Ce que Complio détecte :
- Les cookies déposés avant et après consentement
- La présence et la conformité de la CMP (via analyse visuelle par le LLM Pixtral)
- Les scripts tiers chargés sur chaque page
- Les formulaires et les champs de données personnelles collectées
- La présence des pages légales (mentions légales, politique de confidentialité, politique cookies)
- Les headers de sécurité HTTP
- Les transferts de données hors Union européenne
Ce que vous recevez :
Un rapport PDF structuré comprenant une synthèse exécutive, le détail de chaque page analysée, un score de conformité sur 100, et des recommandations concrètes générées par Mistral AI. Le score est calculé sur le ratio items conformes / items applicables.
Conditions :
- 89 euros HT par audit (106,80 euros TTC)
- Résultats en environ 10 minutes
- Aucun compte à créer : paiement sécurisé via Mollie, rapport envoyé par email
- Classement des cookies via l’Open Cookie Database
Ce que Complio ne fait pas
La transparence est une valeur. Complio ne réalise pas :
- De tests de sécurité applicative (OWASP, pentest)
- De tests de compatibilité mobile ou d’accessibilité
- De vérification que les pratiques internes sont réellement appliquées (il vérifie la présence des documents, pas leur application effective)
- D’audit organisationnel (registre des traitements, procédures internes, contrats sous-traitants)
Pour un audit organisationnel complet, un cabinet reste nécessaire. Complio couvre le volet technique visible du site web, celui que la CNIL peut contrôler en ligne à tout moment.
FAQ : audit RGPD de site web
Un audit RGPD de site web est-il obligatoire ?
Le RGPD n’impose pas explicitement un “audit” en tant que tel. En revanche, l’article 24 impose au responsable de traitement de mettre en oeuvre des mesures appropriées pour démontrer que le traitement est conforme (principe d’accountability). L’article 32 impose de garantir la sécurité des données. Dans les faits, un audit régulier est le seul moyen de remplir ces obligations et de documenter votre conformité.

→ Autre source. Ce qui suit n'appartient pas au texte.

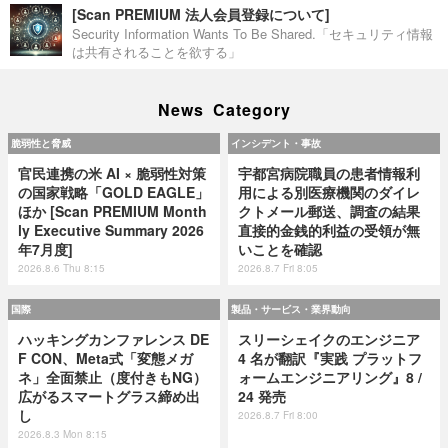
[Scan PREMIUM 法人会員登録について]
Security Information Wants To Be Shared.「セキュリティ情報
は共有されることを欲する」
News Category
脆弱性と脅威
インシデント・事故
官民連携の米 AI × 脆弱性対策
宇都宮病院職員の患者情報利
の国家戦略「GOLD EAGLE」
用による別医療機関のダイレ
ほか [Scan PREMIUM Month
クトメール郵送、調査の結果
ly Executive Summary 2026
直接的金銭的利益の受領が無
年7月度]
いことを確認
2026.8.6 Thu 8:15
2026.8.7 Fri 8:05
国際
製品・サービス・業界動向
ハッキングカンファレンス DE
スリーシェイクのエンジニア
F CON、Meta式「変態メガ
4 名が翻訳『実践 プラットフ
ネ」全面禁止（度付きもNG）
ォームエンジニアリング』8 /
広がるスマートグラス締め出
24 発売
し
2026.8.7 Fri 8:00
2026.8.3 Mon 8:15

À quelle fréquence faut-il auditer son site ?
La CNIL recommande une vérification régulière, notamment après chaque modification significative du site (ajout de formulaire, changement de CMP, intégration de nouveaux scripts). En pratique, un audit trimestriel ou semestriel est un rythme raisonnable pour un site actif. À 89 euros l’audit avec Complio, le coût n’est plus un frein.
Mon site vitrine sans e-commerce est-il concerné ?
Oui. Un simple formulaire de contact collecte des données personnelles (nom, email, message). Un outil de mesure d’audience dépose des cookies. Les mentions légales sont obligatoires pour tout site professionnel. La taille du site ou l’absence de vente en ligne ne dispense d’aucune obligation RGPD.
Que risque-t-on concrètement en cas de non-conformité ?
La procédure simplifiée de la CNIL permet de prononcer des amendes jusqu’à 20 000 euros rapidement, sans procédure lourde. La formation restreinte peut aller jusqu’à 20 millions d’euros ou 4 % du CA mondial. En 2025, 67 des 83 sanctions ont été prononcées via la procédure simplifiée : la CNIL cible aussi les petites structures.
Complio remplace-t-il un DPO ou un cabinet ?
Non. Complio audite le volet technique et visible de votre site web. Un DPO ou un cabinet couvre l’ensemble de la conformité organisationnelle : registre des traitements, analyse d’impact, contrats de sous-traitance, formation des équipes. Les deux approches sont complémentaires. Complio vous permet de sécuriser rapidement votre site pendant que vous structurez votre conformité globale.
Mieux vaut le savoir avant la CNIL
La CNIL intensifie ses contrôles automatisés et cible désormais les PME avec la procédure simplifiée. Chaque jour où votre site n’est pas conforme est un risque. Un audit RGPD automatisé avec Complio prend 10 minutes et coûte 89 euros HT. Un contrôle CNIL peut coûter 20 000 euros minimum, sans compter l’atteinte à votre réputation.